Sindh’s first female SHO takes charge of Clifton Police Station

The newly appointed SHO was to leave for snap-checking but a grenade attack in Zamazama changed her plans.

Rabia Ali April 08, 2014
Clifton's new sherrif Ghazala Perveen in her new office. PHOTO: RASHID AJMERI/EXPRESS


The relatively spacious office of the SHO at the Clifton Police Station boasts a long wooden plaque bearing the names of 65 of its former occupants. All of them have been men.

This fact will change with the 66th officer, who took charge on Tuesday. The plaque will finally carry the name of woman as sub-inspector Syeda Ghazala has been given charge of the station.

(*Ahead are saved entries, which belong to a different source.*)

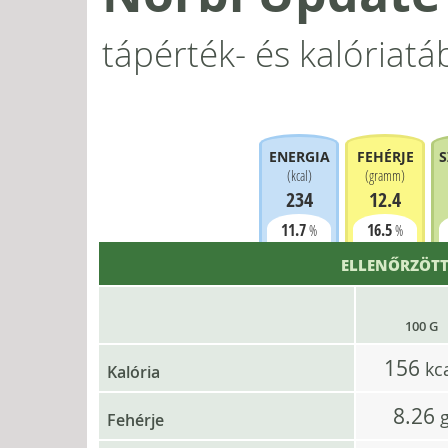
tápérték- és kalóriatá
ENERGIA
FEHÉRJE
S
(
kcal
)
(
gramm
)
234
12.4
11.7
16.5
%
%
ELLENŐRZÖTT
100 G
156
kc
Kalória
8.26
Fehérje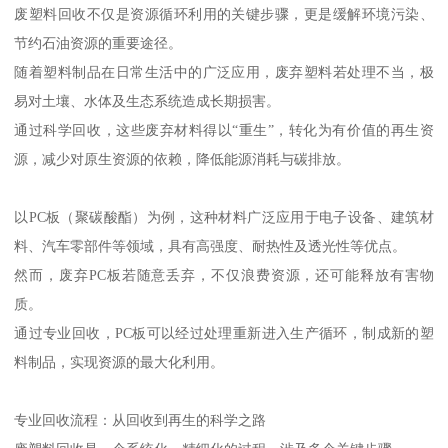
废塑料回收不仅是资源循环利用的关键步骤，更是缓解环境污染、
节约石油资源的重要途径。
随着塑料制品在日常生活中的广泛应用，废弃塑料若处理不当，极
易对土壤、水体及生态系统造成长期损害。
通过科学回收，这些废弃材料得以“重生”，转化为有价值的再生资
源，减少对原生资源的依赖，降低能源消耗与碳排放。
以PC板（聚碳酸酯）为例，这种材料广泛应用于电子设备、建筑材
料、汽车零部件等领域，具有高强度、耐热性及透光性等优点。
然而，废弃PC板若随意丢弃，不仅浪费资源，还可能释放有害物
质。
通过专业回收，PC板可以经过处理重新进入生产循环，制成新的塑
料制品，实现资源的最大化利用。
专业回收流程：从回收到再生的科学之路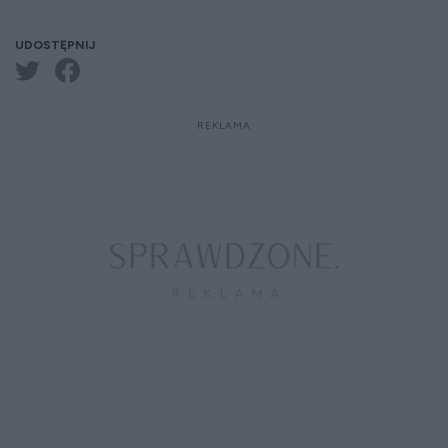
UDOSTĘPNIJ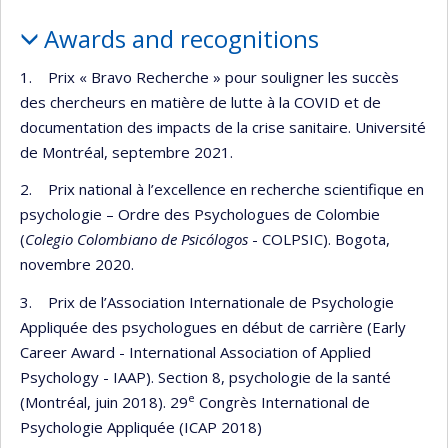
Awards and recognitions
1. Prix « Bravo Recherche » pour souligner les succès
des chercheurs en matière de lutte à la COVID et de
documentation des impacts de la crise sanitaire. Université
de Montréal, septembre 2021.
2. Prix national à l’excellence en recherche scientifique en
psychologie – Ordre des Psychologues de Colombie
(
Colegio Colombiano de Psicólogos
- COLPSIC). Bogota,
novembre 2020.
3. Prix de l’Association Internationale de Psychologie
Appliquée des psychologues en début de carrière (Early
Career Award - International Association of Applied
Psychology - IAAP). Section 8, psychologie de la santé
e
(Montréal, juin 2018). 29
Congrès International de
Psychologie Appliquée (ICAP 2018)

Her appointment has set forth a new precedent as Ghazala became the first woman in the province to be given the charge of an entire police station. The appointment was confirmed through a notification issued by Additional IG Shahid Hayat and South DIG Abdul Khaliq Sheikh.

The notification was issued at around 4pm on Tuesday. By 6:10pm, Ghazala, dressed in her crisp uniform, arrived at the station to find herself surrounded by starry-eyed journalists. The uneasy male officers met their new boss as she roamed around the premises, taking in her new domain.

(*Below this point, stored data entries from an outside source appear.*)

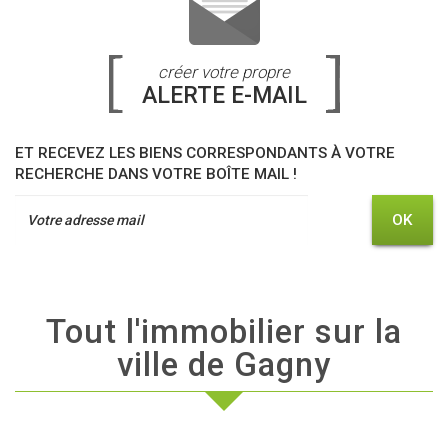
créer votre propre
ALERTE E-MAIL
ET RECEVEZ LES BIENS CORRESPONDANTS À VOTRE
RECHERCHE DANS VOTRE BOÎTE MAIL !
OK
Tout l'immobilier sur la
ville de Gagny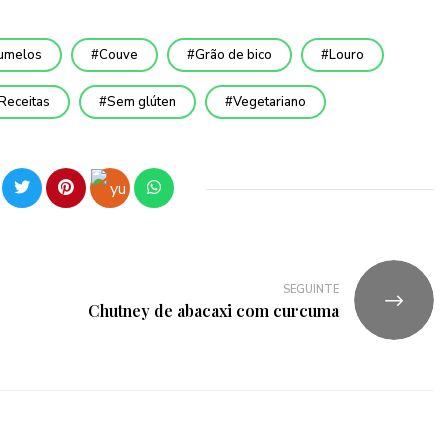
umelos
Couve
Grão de bico
Louro
Receitas
Sem glúten
Vegetariano
SEGUINTE
Chutney de abacaxi com curcuma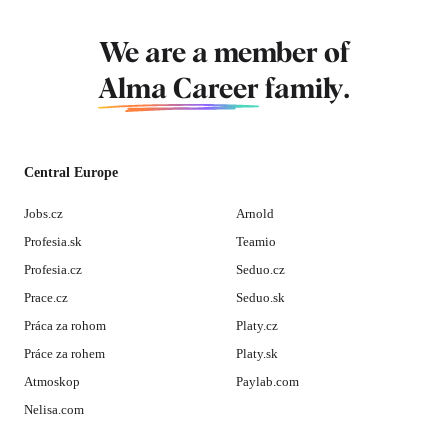
We are a member of
Alma Career
family.
Central Europe
Jobs.cz
Arnold
Profesia.sk
Teamio
Profesia.cz
Seduo.cz
Prace.cz
Seduo.sk
Práca za rohom
Platy.cz
Práce za rohem
Platy.sk
Atmoskop
Paylab.com
Nelisa.com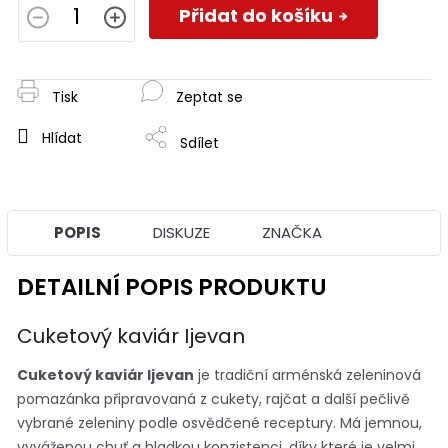
cena:
Přidat do košíku
Tisk
Zeptat se
Hlídat
Sdílet
POPIS
DISKUZE
ZNAČKA
DETAILNÍ POPIS PRODUKTU
Cuketový kaviár Ijevan
Cuketový kaviár Ijevan
je tradiční arménská zeleninová
pomazánka připravovaná z cukety, rajčat a další pečlivě
vybrané zeleniny podle osvědčené receptury. Má jemnou,
vyváženou chuť a hladkou konzistenci, díky které je velmi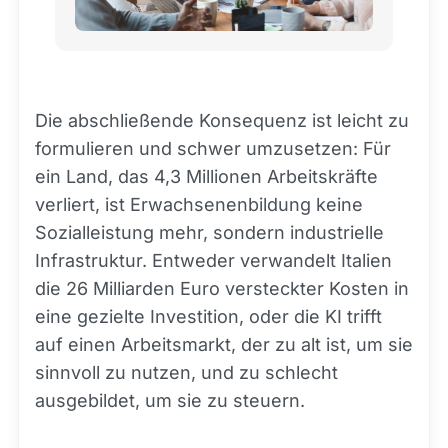
Die abschließende Konsequenz ist leicht zu
formulieren und schwer umzusetzen: Für
ein Land, das 4,3 Millionen Arbeitskräfte
verliert, ist Erwachsenenbildung keine
Sozialleistung mehr, sondern industrielle
Infrastruktur. Entweder verwandelt Italien
die 26 Milliarden Euro versteckter Kosten in
eine gezielte Investition, oder die KI trifft
auf einen Arbeitsmarkt, der zu alt ist, um sie
sinnvoll zu nutzen, und zu schlecht
ausgebildet, um sie zu steuern.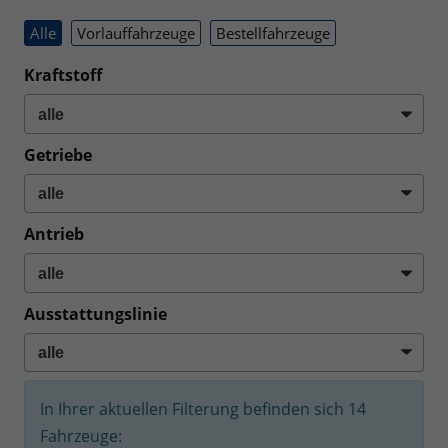
Alle
Vorlauffahrzeuge
Bestellfahrzeuge
Kraftstoff
Getriebe
Antrieb
Ausstattungslinie
In Ihrer aktuellen Filterung befinden sich
14
Fahrzeuge: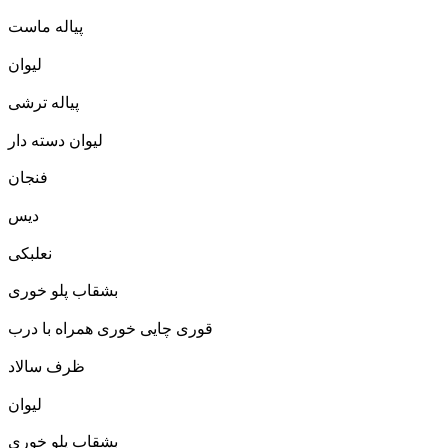
پیاله ماست
لیوان
پیاله ترشی
لیوان دسته دار
فنجان
دیس
نعلبکی
بشقاب پلو خوری
قوری چایی خوری همراه با درب
ظرف سالاد
لیوان
بشقاب پلو خوری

“It feels nice and no, I am not nervous,” she smiles broadly as she spoke to The Express Tribune. “Court, jail, thana (police station) are part of the routine life of every police officer.”

Ghazala started her police career in 1994, when she quit her job as a school teacher. She undertook training at Shahdadpur for three years and later in Karachi. She was inducted to the force as an ASI after the training.

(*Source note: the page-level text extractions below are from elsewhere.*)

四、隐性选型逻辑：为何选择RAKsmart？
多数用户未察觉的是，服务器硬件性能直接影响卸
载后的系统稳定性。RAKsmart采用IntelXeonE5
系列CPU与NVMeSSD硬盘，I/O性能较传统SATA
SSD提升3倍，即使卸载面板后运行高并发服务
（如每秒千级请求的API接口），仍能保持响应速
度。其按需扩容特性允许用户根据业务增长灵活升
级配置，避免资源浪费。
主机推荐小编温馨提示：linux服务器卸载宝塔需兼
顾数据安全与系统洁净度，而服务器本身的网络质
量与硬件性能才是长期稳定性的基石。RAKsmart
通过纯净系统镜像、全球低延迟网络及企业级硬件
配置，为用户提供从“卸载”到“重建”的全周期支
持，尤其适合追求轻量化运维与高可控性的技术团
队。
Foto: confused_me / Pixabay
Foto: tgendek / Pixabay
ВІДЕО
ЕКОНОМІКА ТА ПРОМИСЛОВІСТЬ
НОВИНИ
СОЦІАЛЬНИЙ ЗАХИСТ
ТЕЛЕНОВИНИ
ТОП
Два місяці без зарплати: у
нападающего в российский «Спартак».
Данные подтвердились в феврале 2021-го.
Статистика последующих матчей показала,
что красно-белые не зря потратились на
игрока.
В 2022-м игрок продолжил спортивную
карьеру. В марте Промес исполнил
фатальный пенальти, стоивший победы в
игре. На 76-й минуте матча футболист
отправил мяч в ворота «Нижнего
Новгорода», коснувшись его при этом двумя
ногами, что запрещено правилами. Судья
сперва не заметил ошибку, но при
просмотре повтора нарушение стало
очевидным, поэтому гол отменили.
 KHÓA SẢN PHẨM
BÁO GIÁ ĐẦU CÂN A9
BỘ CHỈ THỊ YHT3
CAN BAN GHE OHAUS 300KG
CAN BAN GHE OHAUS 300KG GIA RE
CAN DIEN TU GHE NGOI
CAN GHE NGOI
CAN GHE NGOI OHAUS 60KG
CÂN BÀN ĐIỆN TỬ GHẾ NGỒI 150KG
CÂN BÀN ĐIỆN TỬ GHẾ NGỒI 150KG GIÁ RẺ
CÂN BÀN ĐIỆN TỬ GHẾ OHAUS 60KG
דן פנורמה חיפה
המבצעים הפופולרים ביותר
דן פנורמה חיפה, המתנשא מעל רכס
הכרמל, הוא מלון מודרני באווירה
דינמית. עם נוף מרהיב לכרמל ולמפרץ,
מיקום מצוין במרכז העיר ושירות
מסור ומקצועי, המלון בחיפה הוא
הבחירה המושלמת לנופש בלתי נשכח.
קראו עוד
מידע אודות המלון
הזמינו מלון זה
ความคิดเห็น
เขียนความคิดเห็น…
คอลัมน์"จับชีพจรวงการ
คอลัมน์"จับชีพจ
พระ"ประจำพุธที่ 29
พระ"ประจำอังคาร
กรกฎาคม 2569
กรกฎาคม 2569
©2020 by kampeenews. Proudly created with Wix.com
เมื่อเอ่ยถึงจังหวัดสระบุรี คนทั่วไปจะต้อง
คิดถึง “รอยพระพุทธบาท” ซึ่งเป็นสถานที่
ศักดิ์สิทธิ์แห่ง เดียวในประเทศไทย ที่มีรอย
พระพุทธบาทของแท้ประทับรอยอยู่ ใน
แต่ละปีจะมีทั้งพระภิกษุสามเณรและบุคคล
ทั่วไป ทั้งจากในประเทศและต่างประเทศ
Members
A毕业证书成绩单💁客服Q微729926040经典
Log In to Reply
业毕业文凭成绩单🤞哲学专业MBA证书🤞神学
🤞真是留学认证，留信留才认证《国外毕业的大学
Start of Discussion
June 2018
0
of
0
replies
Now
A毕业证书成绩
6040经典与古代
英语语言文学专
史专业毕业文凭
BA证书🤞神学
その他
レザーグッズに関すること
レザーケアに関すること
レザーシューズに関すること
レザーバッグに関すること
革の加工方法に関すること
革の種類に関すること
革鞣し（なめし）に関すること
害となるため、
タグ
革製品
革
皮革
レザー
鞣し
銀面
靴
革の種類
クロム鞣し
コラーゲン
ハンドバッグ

During her career, she served as in-charge of a complaint cell in North Nazimabad and Saddar. She was posted as SHO of the South zone Women Police Station since 2003.

Ghazala feels there should be no discrimination between male and female officers. “We are treated the same way as the men,” she says. “We get the same kind of training on how to deal with criminals. There is no difference.” She wears a purple badge on her uniform - a symbol of gender equality.

Her throat is parched from all the talking and one of her male colleagues, who is trying to be on his best behaviour, shouts to a subordinate, “Madam kay liay paani laoo [Bring water for the madam].”

Ghazala seems to reveling in the attention she is receiving after taking over the charge from former SHO, Kenson Dean. “I had never thought I would be made the SHO,” she admits. “I will encourage other women to come up, work hard and take such challenges.” Coming from a women’s police station where she usually dealt with cases of domestic violence and abuse, Ghazala feels that in Clifton, she would be dealing with more street-crime incidents.

“Incidents of snatching and mugging hardly made their way to the women police station. But these crimes are common here,” she says. Admittedly, the increased workload will be hectic for the mother of four. But she is determined to pull it off.

At the police station, which is said to be ‘peaceful’ by the officers deployed there, and caters to a small area of Clifton Blocks 8, 9 and Zamzama commercial, the male colleagues did not look too excited at the prospects of having a female boss. They insisted, however, that they are happy. “Women run countries, then why can’t a woman head a police station?” asked one officer.

Another officer, Riaz Hussain, said that it was good that a woman had come to head the police station as she would run the place more strictly.

Ghazala plans to include a female duty officer along with a male ‘to facilitate the women so that there is no reluctance in registering complaints.’

The newly appointed SHO was to leave for snap-checking but a grenade attack in Zamazama changed her plans. Just an hour ago, she had remarked: “I just joined. God forbid that there should be any FIR to register.”

Published in The Express Tribune, April 9th, 2014.